Воодушевленный шансом сделать вторую карьеру, Рудольф вскоре позвонил своему старому приятелю – Вильгельму («Папе») Хюбнеру, преподавателю венской Академии музыки. Будучи на протяжении десяти лет президентом Венского филармонического оркестра, Хюбнер обзавелся большими связями в столице музыкального мира и теперь с радостью предоставил их в распоряжение Рудольфа.

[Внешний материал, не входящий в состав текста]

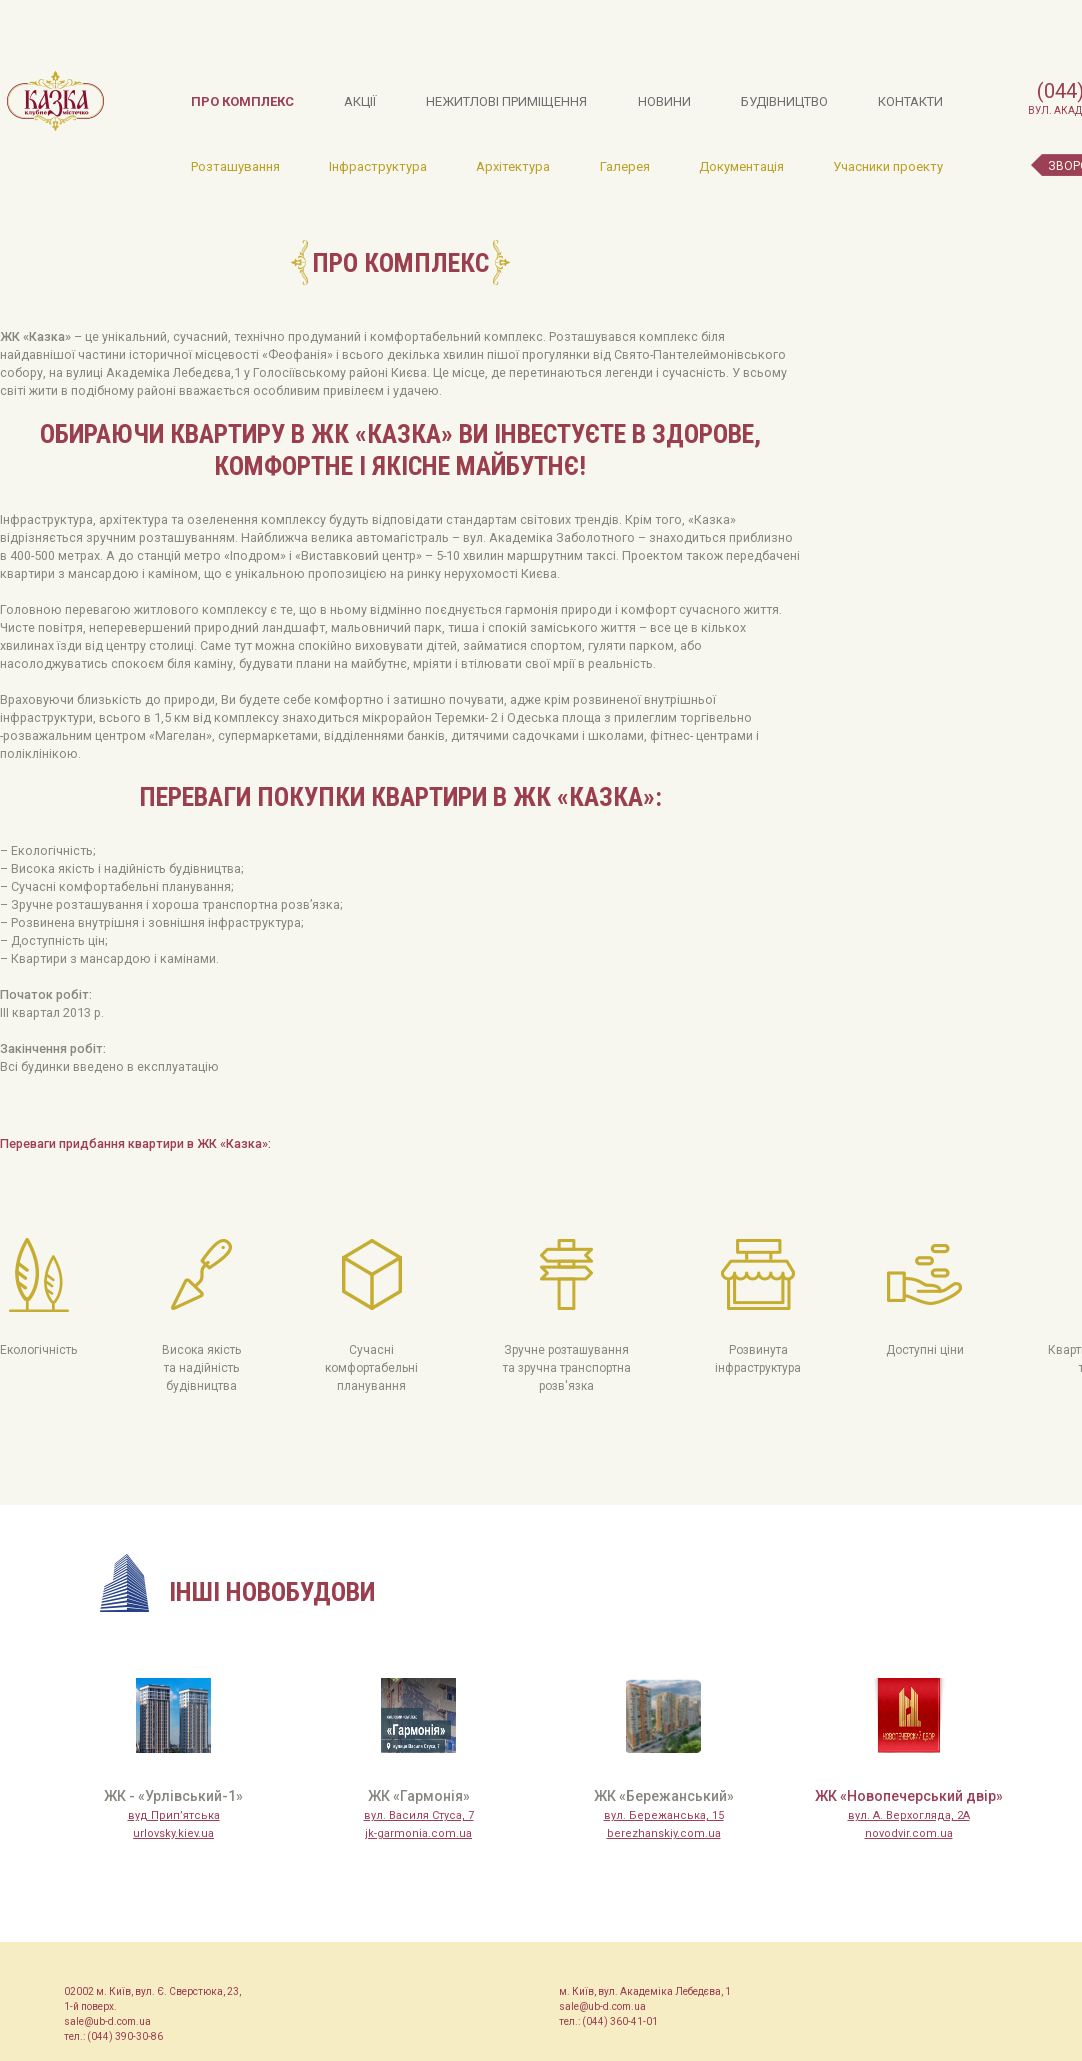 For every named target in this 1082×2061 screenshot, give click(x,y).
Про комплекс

Весьма уважаемый человек, он не стал бы рисковать своим временем и репутацией, если бы не считал Нуреева перспективным; уж кто-кто, а он-то знал: для того чтобы стать хорошим дирижером, нужно как минимум пять лет.

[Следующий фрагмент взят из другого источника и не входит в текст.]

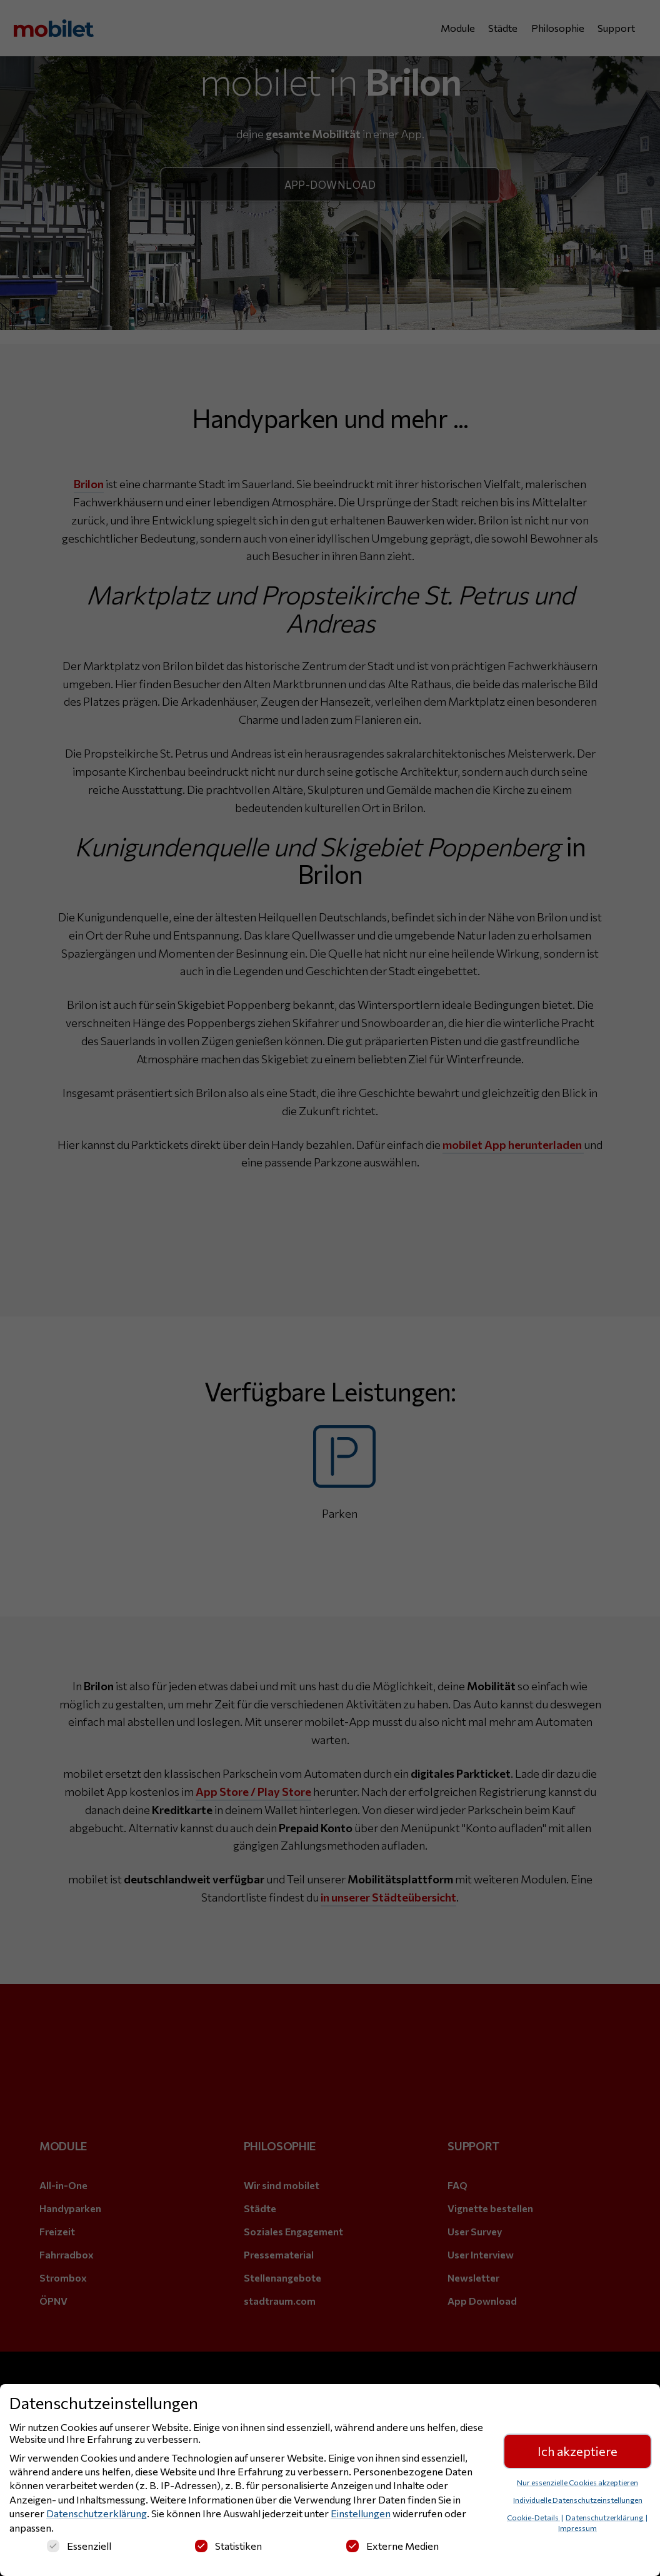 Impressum (577, 2527)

Сначала Хюбнер сам занимался с Рудольфом; в его скромной венской квартире со стенами, лаконично украшенными портретами двух Моцартов, отца и сына, они внимательно изучали партитуру симфонии Гайдна «Охота». Заботу о Рудольфе и приготовление еды для него взяли на себя Лидия Хюбнер с дочерью Элизабет. Благодаря их помощи Нуреев мог полностью посвятить себя урокам. Днем и ночью он слушал в записи различные музыкальные произведения, разбирая при этом их партитуры. Через неделю Хюбнер привел к нему из Венской музыкальной академии преподавателя по дирижированию, чтобы тот обучил Рудольфа держать в руках палочку. И уже через день Нуреев стоял в гостиной Хюбнера, дирижируя музыкальными записями.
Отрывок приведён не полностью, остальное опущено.